# Black beauty LTZ with modifications



## cruzetroy (Dec 14, 2010)

Black LTZ with 20% Black Window Tint, Blacked Out Side Markers, and Blacked Out Bowtie Logos.


----------



## john12121 (Jan 28, 2011)

Just awesome..Black colour windows looks very good.Gives a luxurious and royal touch to car..


----------



## robertbick (Jan 1, 2011)

I will have to tint my windows too when I get my black Cruze. Yours just looks too good. About how much does it cost to get done?


----------



## cruzetroy (Dec 14, 2010)

The dealer did it for me as part of my deal. I payed about $750 under invoice for my car but my dealer is the best. I did have to trade back to him a 06 CTS that had a few serious issues like burning a quart of oil every 900 miles. Believe it or not I got $2500 in incentive cash towards a new GM vehicle and a few hundred short of Excellent Kelly Blue Book value for the CTS which was far from excellent at the time. 

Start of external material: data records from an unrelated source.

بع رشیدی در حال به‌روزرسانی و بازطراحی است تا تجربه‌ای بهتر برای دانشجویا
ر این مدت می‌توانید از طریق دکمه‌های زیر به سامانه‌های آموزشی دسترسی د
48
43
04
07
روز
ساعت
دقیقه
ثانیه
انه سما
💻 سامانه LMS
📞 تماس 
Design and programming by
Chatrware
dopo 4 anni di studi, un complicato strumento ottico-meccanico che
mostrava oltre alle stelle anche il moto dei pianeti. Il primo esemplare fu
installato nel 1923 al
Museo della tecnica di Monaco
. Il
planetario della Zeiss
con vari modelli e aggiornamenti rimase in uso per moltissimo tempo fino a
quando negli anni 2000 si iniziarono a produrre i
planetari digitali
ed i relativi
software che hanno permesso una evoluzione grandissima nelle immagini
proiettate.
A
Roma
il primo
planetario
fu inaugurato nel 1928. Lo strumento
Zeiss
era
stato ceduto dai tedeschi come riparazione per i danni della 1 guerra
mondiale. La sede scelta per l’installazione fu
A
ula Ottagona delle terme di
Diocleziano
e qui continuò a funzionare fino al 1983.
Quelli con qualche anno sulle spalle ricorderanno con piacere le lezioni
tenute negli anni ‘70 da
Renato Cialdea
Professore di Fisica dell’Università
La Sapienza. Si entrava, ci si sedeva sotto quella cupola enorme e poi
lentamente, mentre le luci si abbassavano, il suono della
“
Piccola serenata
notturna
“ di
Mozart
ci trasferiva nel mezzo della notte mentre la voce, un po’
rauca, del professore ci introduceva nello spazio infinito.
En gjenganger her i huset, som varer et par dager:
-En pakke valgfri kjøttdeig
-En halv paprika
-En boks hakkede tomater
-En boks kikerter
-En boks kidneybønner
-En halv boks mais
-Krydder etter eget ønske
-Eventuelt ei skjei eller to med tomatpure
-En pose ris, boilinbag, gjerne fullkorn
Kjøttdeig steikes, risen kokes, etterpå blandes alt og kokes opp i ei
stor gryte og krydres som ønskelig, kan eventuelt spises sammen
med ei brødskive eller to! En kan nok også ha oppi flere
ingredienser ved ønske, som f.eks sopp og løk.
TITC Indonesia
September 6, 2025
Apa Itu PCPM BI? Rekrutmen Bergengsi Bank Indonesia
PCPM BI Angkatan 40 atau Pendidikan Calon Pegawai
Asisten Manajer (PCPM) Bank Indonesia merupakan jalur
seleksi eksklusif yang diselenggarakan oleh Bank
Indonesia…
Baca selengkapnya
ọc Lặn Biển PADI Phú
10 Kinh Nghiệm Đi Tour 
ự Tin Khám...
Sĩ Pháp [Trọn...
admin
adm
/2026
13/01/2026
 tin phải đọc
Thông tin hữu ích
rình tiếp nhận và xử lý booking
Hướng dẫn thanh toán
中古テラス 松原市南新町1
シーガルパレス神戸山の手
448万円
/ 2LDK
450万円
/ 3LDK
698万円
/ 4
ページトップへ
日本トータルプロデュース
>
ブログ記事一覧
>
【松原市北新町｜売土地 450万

Bottom line is I believe the window tint is around $200 at Zeibart and probably less if you have your dealer do it as part of the deal because they would get a discount for volume service.


----------



## 4L4N (Jan 12, 2011)

How did you alter the emblems like that?


----------



## shawn672 (Oct 31, 2010)

4L4N said:


> How did you alter the emblems like that?

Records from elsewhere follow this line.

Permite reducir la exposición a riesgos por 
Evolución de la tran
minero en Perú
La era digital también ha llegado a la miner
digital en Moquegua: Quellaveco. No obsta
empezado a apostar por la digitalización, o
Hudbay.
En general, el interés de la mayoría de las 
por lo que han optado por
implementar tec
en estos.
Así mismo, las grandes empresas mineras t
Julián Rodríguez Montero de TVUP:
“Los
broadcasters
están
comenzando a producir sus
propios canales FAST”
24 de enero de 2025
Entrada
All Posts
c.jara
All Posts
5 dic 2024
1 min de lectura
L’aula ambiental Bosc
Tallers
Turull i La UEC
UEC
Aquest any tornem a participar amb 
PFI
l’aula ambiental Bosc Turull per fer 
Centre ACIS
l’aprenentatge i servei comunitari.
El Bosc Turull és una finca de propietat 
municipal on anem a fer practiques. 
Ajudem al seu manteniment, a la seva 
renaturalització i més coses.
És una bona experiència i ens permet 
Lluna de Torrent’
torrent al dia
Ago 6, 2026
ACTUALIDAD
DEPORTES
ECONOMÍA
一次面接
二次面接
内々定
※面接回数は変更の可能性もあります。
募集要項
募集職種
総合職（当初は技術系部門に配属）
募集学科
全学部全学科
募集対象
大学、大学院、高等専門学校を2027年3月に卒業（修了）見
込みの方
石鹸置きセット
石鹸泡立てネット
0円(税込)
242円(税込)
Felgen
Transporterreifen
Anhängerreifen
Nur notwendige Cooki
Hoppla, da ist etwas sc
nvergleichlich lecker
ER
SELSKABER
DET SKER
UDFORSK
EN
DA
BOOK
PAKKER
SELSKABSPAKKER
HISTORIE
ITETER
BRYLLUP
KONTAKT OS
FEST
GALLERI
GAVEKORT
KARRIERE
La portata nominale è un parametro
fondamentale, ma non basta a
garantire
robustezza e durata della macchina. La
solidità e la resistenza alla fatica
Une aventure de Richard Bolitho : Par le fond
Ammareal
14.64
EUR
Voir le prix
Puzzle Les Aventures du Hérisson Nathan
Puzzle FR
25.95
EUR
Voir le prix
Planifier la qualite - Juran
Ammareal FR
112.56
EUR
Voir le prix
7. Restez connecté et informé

 He took it to a shop who did it for him. I'm going to look this weekend and figure out how they come apart maybe.. if it doesnt snow too much


----------



## 70AARCUDA (Nov 14, 2010)

...according to GM, the logo (#18) detaches from the bumper assembly:


----------



## Knightslugger (Jan 11, 2011)

they may use an adhesive to attach it though.


----------



## fastdriver (Jan 7, 2011)

cruzetroy said:


> Black LTZ with 20% Black Window Tint, Blacked Out Side Markers, and Blacked Out Bowtie Logos.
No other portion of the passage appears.